Tyne & Wear

Forger who sold 'pitman painter' fakes jailed

Norman Cornish
Image caption Norman Cornish died in 2014

A fraudster destabilised the international art market by selling forged works of so-called "pitman painter" Norman Cornish, a court heard.

Richard Pearson, 56, from Sunderland, passed off 14 drawings and pictures to a gallery in Northumberland, leaving it more than £50,000 out of pocket.

He admitted fraud and forgery charges at Newcastle Crown Court and was jailed for three years and seven months.

Cornish was known for his paintings of industrial life in the North East.

The court was told Pearson was caught out after he made a "school boy error" when he used post-decimalisation prices on a fake receipt he claimed was from the 1960s.

Prosecutor Mark Giuliani said: "What was instantly and readily apparent was rather than being in pounds, shillings and pence it was in decimal pounds and pence."

The telephone number he used was also too long to be real.

'Convincing fakes'

Four of the fakes were sold on to private collectors, who the gallery in Corbridge has since had to refund.

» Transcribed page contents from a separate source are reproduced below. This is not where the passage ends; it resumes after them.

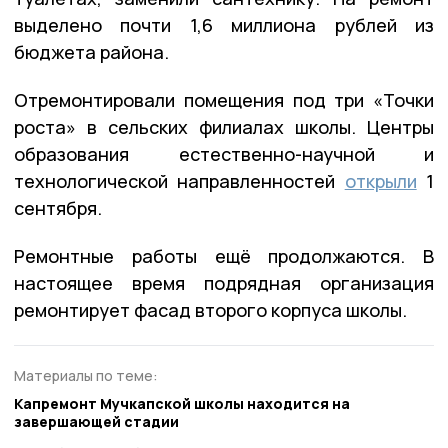
выделено почти 1,6 миллиона рублей из
бюджета района.
Отремонтировали помещения под три «Точки
роста» в сельских филиалах школы. Центры
образования естественно-научной и
технологической направленностей
открыли
1
сентября.
Ремонтные работы ещё продолжаются. В
настоящее время подрядная организация
ремонтирует фасад второго корпуса школы.
Материалы по теме:
Капремонт Мучкапской школы находится на
завершающей стадии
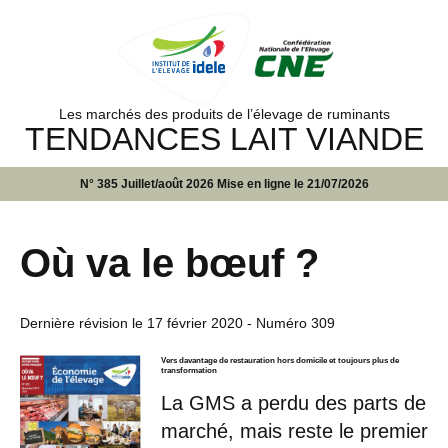
Les marchés des produits de l’élevage de ruminants
TENDANCES LAIT VIANDE
N° 385 Juillet/août 2026 Mise en ligne le 21/07/2026
Où va le bœuf ?
Dernière révision le
17 février 2020
- Numéro 309
Vers davantage de restauration hors domicile et toujours plus de
transformation
La GMS a perdu des parts de
marché, mais reste le premier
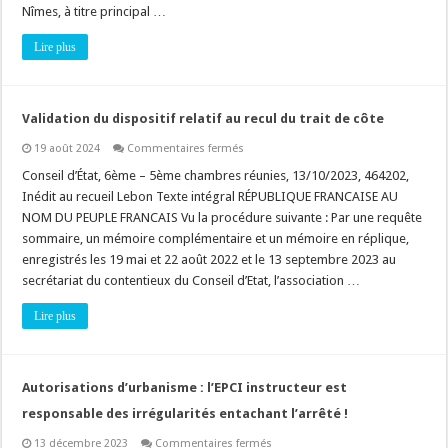
stationnement
Nîmes, à titre principal …
ouverte
au
Lire plus
public”
au
sens
de
la
rubrique
Validation du dispositif relatif au recul du trait de côte
41
du
sur
19 août 2024
Commentaires fermés
tableau
Validation
annexé
du
Conseil d’État, 6ème – 5ème chambres réunies, 13/10/2023, 464202,
à
dispositif
l’article
Inédit au recueil Lebon Texte intégral RÉPUBLIQUE FRANCAISE AU
relatif
R.
au
NOM DU PEUPLE FRANCAIS Vu la procédure suivante : Par une requête
122-
recul
2
sommaire, un mémoire complémentaire et un mémoire en réplique,
du
du
trait
Code
enregistrés les 19 mai et 22 août 2022 et le 13 septembre 2023 au
de
de
côte
secrétariat du contentieux du Conseil d’Etat, l’association …
l’environnement
Lire plus
Autorisations d’urbanisme : l’EPCI instructeur est
responsable des irrégularités entachant l’arrêté !
sur
13 décembre 2023
Commentaires fermés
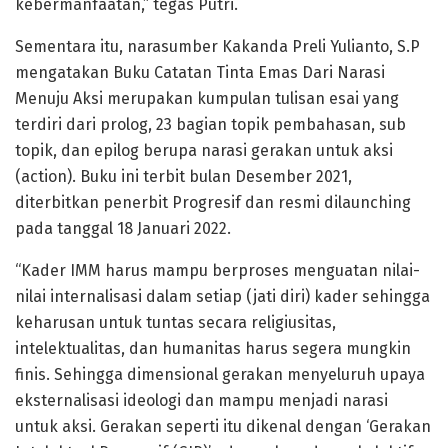
kebermanfaatan,” tegas Putri.
Sementara itu, narasumber Kakanda Preli Yulianto, S.P
mengatakan Buku Catatan Tinta Emas Dari Narasi
Menuju Aksi merupakan kumpulan tulisan esai yang
terdiri dari prolog, 23 bagian topik pembahasan, sub
topik, dan epilog berupa narasi gerakan untuk aksi
(action). Buku ini terbit bulan Desember 2021,
diterbitkan penerbit Progresif dan resmi dilaunching
pada tanggal 18 Januari 2022.
“Kader IMM harus mampu berproses menguatan nilai-
nilai internalisasi dalam setiap (jati diri) kader sehingga
keharusan untuk tuntas secara religiusitas,
intelektualitas, dan humanitas harus segera mungkin
finis. Sehingga dimensional gerakan menyeluruh upaya
eksternalisasi ideologi dan mampu menjadi narasi
untuk aksi. Gerakan seperti itu dikenal dengan ‘Gerakan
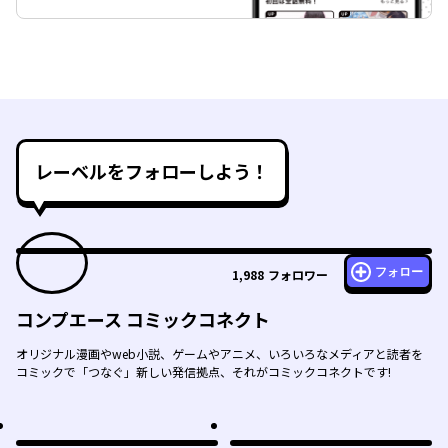
レーベルをフォローしよう！
フォロー
1,988
フォロワー
コンプエース コミックコネクト
オリジナル漫画やweb小説、ゲームやアニメ、いろいろなメディアと読者を
コミックで「つなぐ」新しい発信拠点、それがコミックコネクトです!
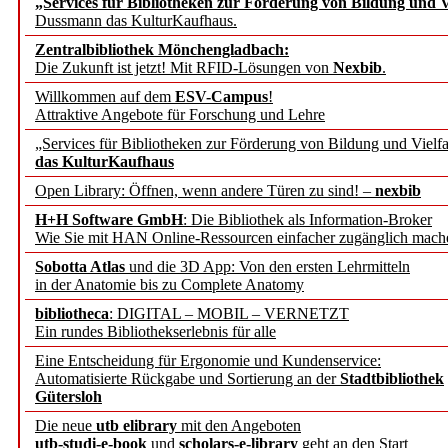
„Services für Bibliotheken zur Förderung von Bildung und Vi
angepasst
Dussmann das KulturKaufhaus.
Zentralbibliothek Mönchengladbach:
Wissenschaftskommunikati
Die Zukunft ist jetzt! Mit RFID-Lösungen von
Nexbib
.
Willkommen auf dem
ESV-Campus
!
konstruktiv!
Attraktive Angebote für Forschung und Lehre
„Services für Bibliotheken zur Förderung von Bildung und Vielfa
Mohr Siebeck übernimmt
das KulturKaufhaus
Open Library: Öffnen, wenn andere Türen zu sind! –
nexbib
und die Zeitschrift für 
H+H Software GmbH
: Die Bibliothek als Information-Broker
Wie Sie mit HAN Online-Ressourcen einfacher zugänglich mach
Francke Attempto
Sobotta Atlas
und die 3D App: Von den ersten Lehrmitteln
in der Anatomie bis zu Complete Anatomy
EBSCO Information Servic
bibliotheca
: DIGITAL – MOBIL – VERNETZT
Recherchefunktionen in
Ein rundes Bibliothekserlebnis für alle
Eine Entscheidung für Ergonomie und Kundenservice:
Automatisierte Rückgabe und Sortierung an der
Stadtbibliothek
Sorbisches Institut neu 
Gütersloh
Geschichte und kulturell
Die neue
utb elibrary
mit den Angeboten
utb-studi-e-book
und
scholars-e-library
geht an den Start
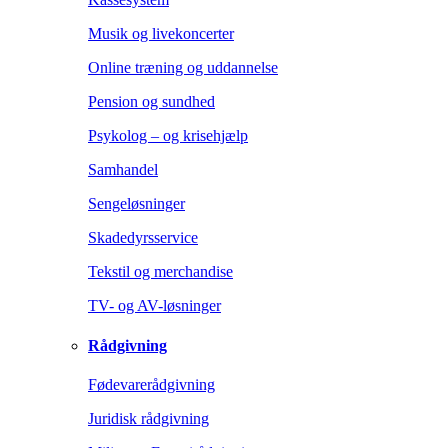
Musik og livekoncerter
Online træning og uddannelse
Pension og sundhed
Psykolog – og krisehjælp
Samhandel
Sengeløsninger
Skadedyrsservice
Tekstil og merchandise
TV- og AV-løsninger
Rådgivning
Fødevarerådgivning
Juridisk rådgivning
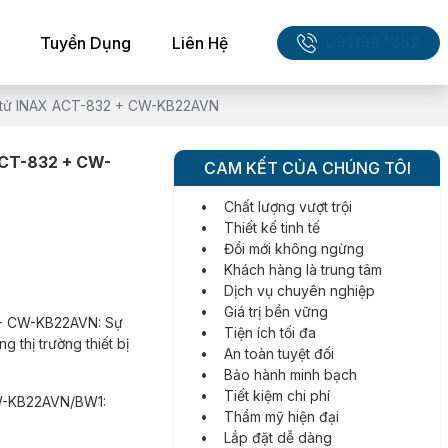
0911997352
Tuyển Dụng
Liên Hệ
n tử INAX ACT-832 + CW-KB22AVN
 ACT-832 + CW-
CAM KẾT CỦA CHÚNG TÔI
• Chất lượng vượt trội
• Thiết kế tinh tế
• Đổi mới không ngừng
• Khách hàng là trung tâm
• Dịch vụ chuyên nghiệp
• Giá trị bền vững
 + CW-KB22AVN: Sự
• Tiện ích tối đa
thị trường thiết bị
• An toàn tuyệt đối
• Bảo hành minh bạch
• Tiết kiệm chi phí
-KB22AVN/BW1:
• Thẩm mỹ hiện đại
• Lắp đặt dễ dàng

Previously Pearson pleaded guilty to nine charges of fraud, two of forgery and two of using a false instrument with intent between December 2011 and February 2014.

Jailing him, Judge Edward Bindloss said the fakes were "convincing" and had caused confidence in the art market to diminish.

The family of Mr Cornish were present in court and in a pre-prepared statement said they hoped the conviction and the destruction of the fakes would restore confidence within the market.

Paul Currer, defending, said Pearson wanted to apologise for his behaviour and would pay back the money through a fleet of cars he gained from an inheritance.

Prosecutors said they would use the Proceeds of Crime Act to recover the money he owed.

Cornish, who died in August 2014, was a former miner who learned his craft at an art course run for pitmen at Spennymoor Settlement in County Durham.

His works have sold for five-figure sums.